Data extracted from a collection

'''

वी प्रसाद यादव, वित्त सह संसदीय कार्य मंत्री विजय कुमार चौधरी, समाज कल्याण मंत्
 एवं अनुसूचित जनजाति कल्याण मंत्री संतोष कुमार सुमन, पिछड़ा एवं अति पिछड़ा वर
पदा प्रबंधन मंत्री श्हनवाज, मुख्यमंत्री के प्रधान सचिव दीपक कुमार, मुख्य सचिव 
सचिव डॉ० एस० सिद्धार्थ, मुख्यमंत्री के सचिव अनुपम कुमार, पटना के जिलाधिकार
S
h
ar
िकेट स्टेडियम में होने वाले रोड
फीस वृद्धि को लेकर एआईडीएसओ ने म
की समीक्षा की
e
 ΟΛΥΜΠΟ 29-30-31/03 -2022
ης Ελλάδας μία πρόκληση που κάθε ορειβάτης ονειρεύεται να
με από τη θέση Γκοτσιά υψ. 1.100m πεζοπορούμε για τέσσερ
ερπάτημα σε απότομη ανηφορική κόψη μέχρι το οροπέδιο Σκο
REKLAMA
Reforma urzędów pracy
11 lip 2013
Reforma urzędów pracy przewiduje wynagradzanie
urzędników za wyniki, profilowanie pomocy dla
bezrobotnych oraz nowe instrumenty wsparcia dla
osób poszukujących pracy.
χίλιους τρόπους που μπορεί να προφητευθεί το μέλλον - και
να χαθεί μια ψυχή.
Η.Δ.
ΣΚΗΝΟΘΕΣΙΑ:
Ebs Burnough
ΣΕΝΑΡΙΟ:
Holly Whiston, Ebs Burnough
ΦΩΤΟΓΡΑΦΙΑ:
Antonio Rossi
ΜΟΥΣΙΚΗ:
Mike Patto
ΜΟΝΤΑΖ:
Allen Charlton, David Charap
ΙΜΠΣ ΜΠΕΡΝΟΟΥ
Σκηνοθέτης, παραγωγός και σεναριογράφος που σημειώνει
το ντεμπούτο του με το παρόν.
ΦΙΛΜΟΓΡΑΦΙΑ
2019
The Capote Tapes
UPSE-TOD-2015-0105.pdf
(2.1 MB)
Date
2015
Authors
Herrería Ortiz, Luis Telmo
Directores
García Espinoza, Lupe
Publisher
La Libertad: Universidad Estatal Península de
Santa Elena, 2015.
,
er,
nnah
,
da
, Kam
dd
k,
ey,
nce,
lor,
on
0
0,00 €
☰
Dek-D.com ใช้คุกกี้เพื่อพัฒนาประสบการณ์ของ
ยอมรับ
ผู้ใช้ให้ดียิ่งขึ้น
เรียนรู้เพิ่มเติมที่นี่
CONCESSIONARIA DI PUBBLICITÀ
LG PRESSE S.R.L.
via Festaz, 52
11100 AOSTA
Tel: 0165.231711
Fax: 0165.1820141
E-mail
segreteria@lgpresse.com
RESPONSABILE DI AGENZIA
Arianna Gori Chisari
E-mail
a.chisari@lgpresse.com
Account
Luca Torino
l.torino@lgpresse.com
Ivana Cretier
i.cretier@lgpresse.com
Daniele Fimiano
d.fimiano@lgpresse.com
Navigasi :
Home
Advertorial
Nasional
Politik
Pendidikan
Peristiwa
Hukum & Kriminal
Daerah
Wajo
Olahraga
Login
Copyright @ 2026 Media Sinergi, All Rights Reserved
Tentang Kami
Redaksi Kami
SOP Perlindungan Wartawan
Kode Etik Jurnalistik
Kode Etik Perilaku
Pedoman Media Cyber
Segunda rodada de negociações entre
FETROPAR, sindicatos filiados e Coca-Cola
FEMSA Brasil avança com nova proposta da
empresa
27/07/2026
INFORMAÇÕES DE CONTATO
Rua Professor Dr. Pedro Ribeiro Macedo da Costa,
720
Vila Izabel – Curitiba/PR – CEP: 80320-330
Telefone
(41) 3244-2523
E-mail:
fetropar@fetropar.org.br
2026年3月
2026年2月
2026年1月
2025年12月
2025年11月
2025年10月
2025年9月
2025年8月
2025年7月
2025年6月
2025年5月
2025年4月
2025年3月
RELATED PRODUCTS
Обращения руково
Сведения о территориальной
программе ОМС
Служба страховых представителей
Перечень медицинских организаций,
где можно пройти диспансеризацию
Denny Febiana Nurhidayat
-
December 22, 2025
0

'''

== Brief ==
From the records above, return each line that has the string "lgpresse".

== Your response ==
segreteria@lgpresse.com
a.chisari@lgpresse.com
l.torino@lgpresse.com
i.cretier@lgpresse.com
d.fimiano@lgpresse.com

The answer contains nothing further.